One thing about this deck is that it is great at both setting up quickly and at rebounding from low money. I often start the game with lateral growth into advanced assembly line, ending turn 1 at 11 credits with 2 ice installed even without a hedge fund. Later in the game, blue level into lateral growth can burst you up from 2 credits to 8 while still letting you install an agenda or new piece of ice.
Your ice is all really taxing, although it tends not to actually end the run. I plan to find room for some fairchild 2.0’s as soon as it comes out, perhaps swapping out viktor. This helps with the never advance plan. If they spend their turn to check the remote, it will cost them, so they have to pick and chose, which gives you windows to jam in agendas. And if they insist on checking everything, you can sit back and biotic out the win.
The Crisium grid is a new include, but feels pretty important. Siphon recursion decks are increasingly prevalent, and can really ruin your day, plus pre-paid kate often tries to race you with high impact R&D runs like maker’s eye and indexing, so shutting those off makes this matchup much better.
Another nice thing about this deck is the opportunity to biotic out a chronos project, which can be game-winning at the right moment. The agenda suite is designed for NA/FA, with the NAPD’s just there to tax the runner, although sometimes an ash+NAPD install can open a safe scoring window to score the NAPD.

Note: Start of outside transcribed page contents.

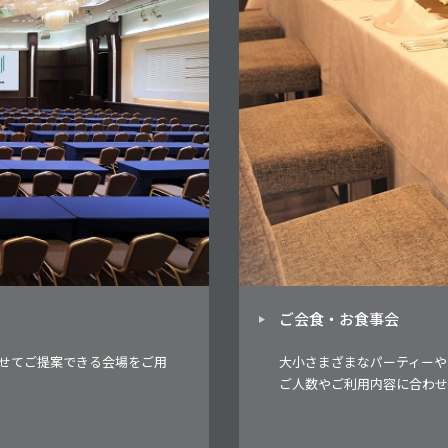
ご会食・お食事会
せてご提案できる会場をご用
大小さまざまなパーティーや
ご人数やご利用内容に合わせ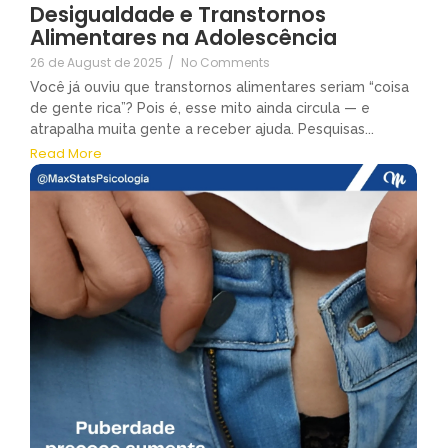
Desigualdade e Transtornos
Alimentares na Adolescência
26 de August de 2025
/
No Comments
Você já ouviu que transtornos alimentares seriam “coisa
de gente rica”? Pois é, esse mito ainda circula — e
atrapalha muita gente a receber ajuda. Pesquisas...
Read More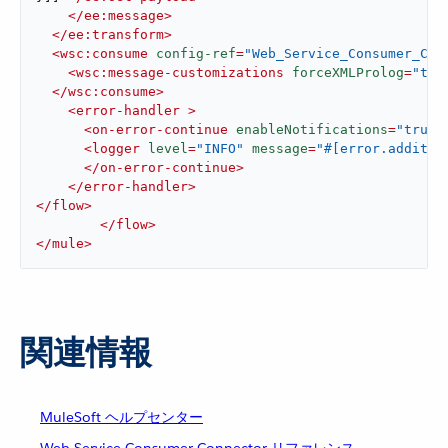
</
ee:message
>
</
ee:transform
>
<
wsc:consume
config-ref
=
"Web_Service_Consumer_Con
<
wsc:message-customizations
forceXMLProlog
=
"tru
</
wsc:consume
>
<
error-handler
 >
<
on-error-continue
enableNotifications
=
"true"
<
logger
level
=
"INFO"
message
=
"#[error.additio
</
on-error-continue
>
</
error-handler
>
</
flow
>
</
flow
>
</
mule
>
関連情報
MuleSoft ヘルプセンター
Web Service Consumer Connector リファレンス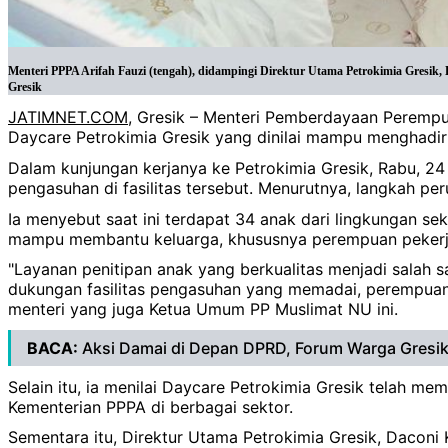
Menteri PPPA Arifah Fauzi (tengah), didampingi Direktur Utama Petrokimia Gresik,
Gresik
JATIMNET.COM
, Gresik – Menteri Pemberdayaan Perempua
Daycare Petrokimia Gresik yang dinilai mampu menghadirk
Dalam kunjungan kerjanya ke Petrokimia Gresik, Rabu, 24
pengasuhan di fasilitas tersebut. Menurutnya, langkah p
Ia menyebut saat ini terdapat 34 anak dari lingkungan se
mampu membantu keluarga, khususnya perempuan pekerja,
"Layanan penitipan anak yang berkualitas menjadi salah 
dukungan fasilitas pengasuhan yang memadai, perempua
menteri yang juga Ketua Umum PP Muslimat NU ini.
BACA:
Aksi Damai di Depan DPRD, Forum Warga Gresik
Selain itu, ia menilai Daycare Petrokimia Gresik telah 
Kementerian PPPA di berbagai sektor.
Sementara itu, Direktur Utama Petrokimia Gresik, Daco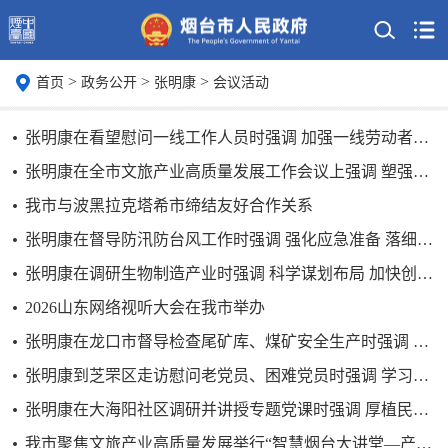
>
>
>
首页
政务公开
张明康
会议活动
张明康在看望慰问一线工作人员时强调 加强一线劳动者关爱保障 营造干事创业的暖心环境
张明康在全市文旅产业高质量发展工作会议上强调 塑强“仙境海岸游”核心文旅品牌 开创文旅产业高质量发展新局面
我市与波黑拉克塔希市缔结友好合作关系
张明康在督导防汛防台风工作时强调 强化应急准备 落细防范措施 全力以赴做好防汛防台风工作
张明康在调研生物制造产业时强调 科学谋划布局 加快创新发展 以生物制造产业催生培育新质生产力
2026山东网络视听大会在我市举办
张明康在龙口市督导检查尾矿库、煤矿安全生产时强调 时刻绷紧安全生产这根弦 坚决守牢矿山安全发展底线
张明康到芝罘区走访慰问老党员、困难党员时强调 学习传承伟大建党精神 以实干推动高质量发展
张明康在大海阳社区调研并讲授专题党课时强调 厚植民生情怀 勇于实干担当 以正确政绩观引领基层高效能治理
我市聚焦文旅产业高质量发展举行“智慧烟台大讲堂—产业赋能”培训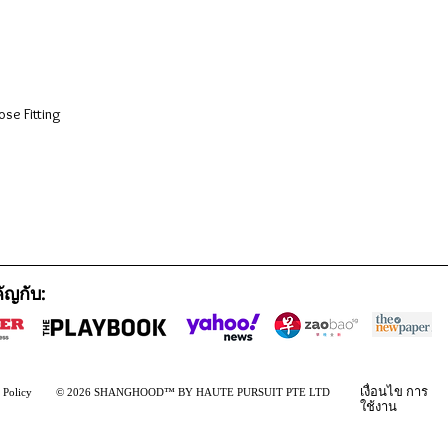
se Fitting

ัญกับ:
เงื่อนไข
การ
 Policy
© 2026 SHANGHOOD™ BY HAUTE PURSUIT PTE LTD
ใช้งาน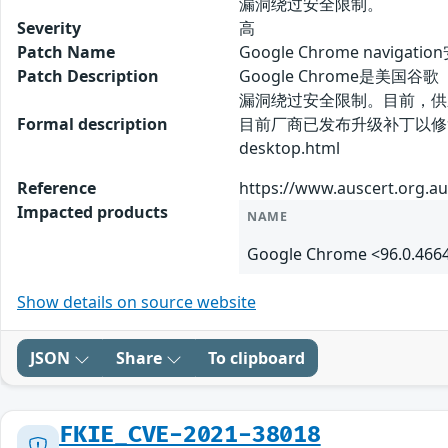
漏洞绕过安全限制。
Severity
高
Patch Name
Google Chrome navig
Patch Description
Google Chrome是美
漏洞绕过安全限制。目前，供
Formal description
目前厂商已发布升级补丁以修复漏洞，详情请
desktop.html
Reference
https://www.auscert.org.au
Impacted products
NAME
Google Chrome <96.0.466
Show details on source website
JSON
Share
To clipboard
FKIE_CVE-2021-38018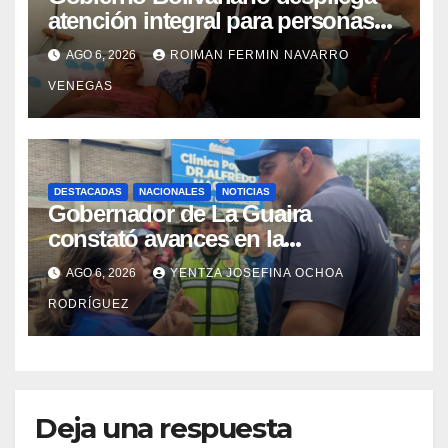
atención integral para personas
con discapacidad en
AGO 6, 2026
ROIMAN FERMIN NAVARRO
campamentos de La Guaira
VENEGAS
DESTACADAS
NACIONALES
NOTICIAS
Gobernador de La Guaira
constató avances en la
rehabilitación del Hospitalito de
AGO 6, 2026
YENTZA JOSEFINA OCHOA
Catia la Mar
RODRÍGUEZ
Deja una respuesta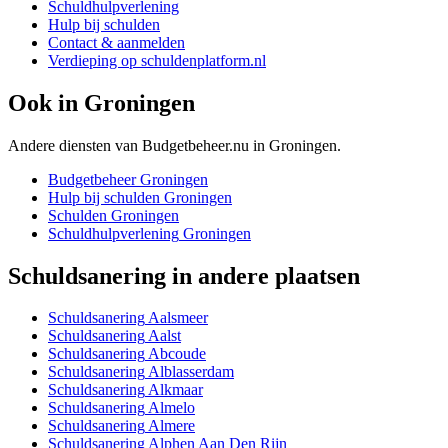
Schuldhulpverlening
Hulp bij schulden
Contact & aanmelden
Verdieping op schuldenplatform.nl
Ook in
Groningen
Andere diensten van Budgetbeheer.nu in
Groningen
.
Budgetbeheer
Groningen
Hulp bij schulden
Groningen
Schulden
Groningen
Schuldhulpverlening
Groningen
Schuldsanering
in andere plaatsen
Schuldsanering
Aalsmeer
Schuldsanering
Aalst
Schuldsanering
Abcoude
Schuldsanering
Alblasserdam
Schuldsanering
Alkmaar
Schuldsanering
Almelo
Schuldsanering
Almere
Schuldsanering
Alphen Aan Den Rijn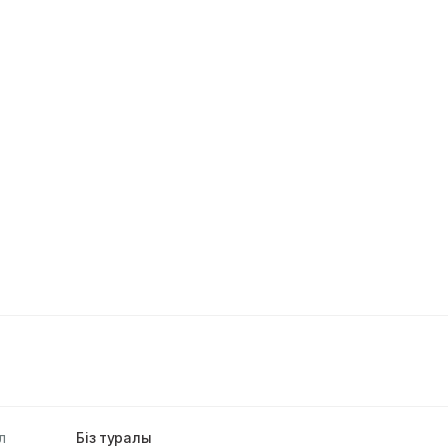
л
Біз туралы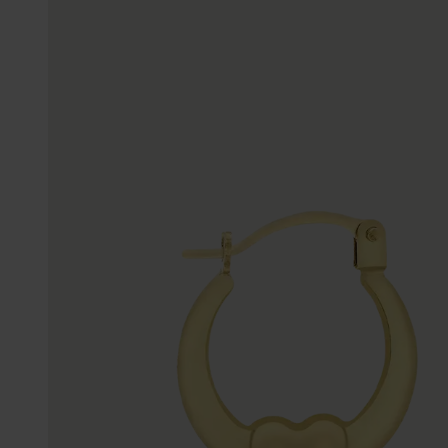
Enkelbandjes
Trouwringen
Accessoires
Piercings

I honestly can’t figure out what the spend the last point of influence on. There must be something, but I’m drawing a blank.
That’s what I’m on, but there are lots of different ways to build the deck. Both Bwent and Ben Ni were running global food initiative, and I’ve seen others running a few jeeves and shipments to threaten the FA that way, although I haven’t been a fan of that plan.
The reason I like this archetype is that it gives you a lot of options in different matchups. You can rush against the late game combo runners, like panopticon Haley or au-revoir Andy. You can also turtle against siphon spam decks or criminal’s relying on security testing, shutting off their run economy and going for more of a FA plan. And best of all, not that affected by rumour mill. Losing Ash and Jackson is a pain, but you’re likely to score and force them to recur it, and you can still use ash and jackson to bait runs, and neither is central to the strategy.
What do you all think? What the best way forward for this archetype?
Edit: definitely check out Bwent’s description of his version of the deck at Android Netrunner: [SSCI] Jammy HB - YouTube, he does an amazing job of laying out the strategy and explaining his deck choices.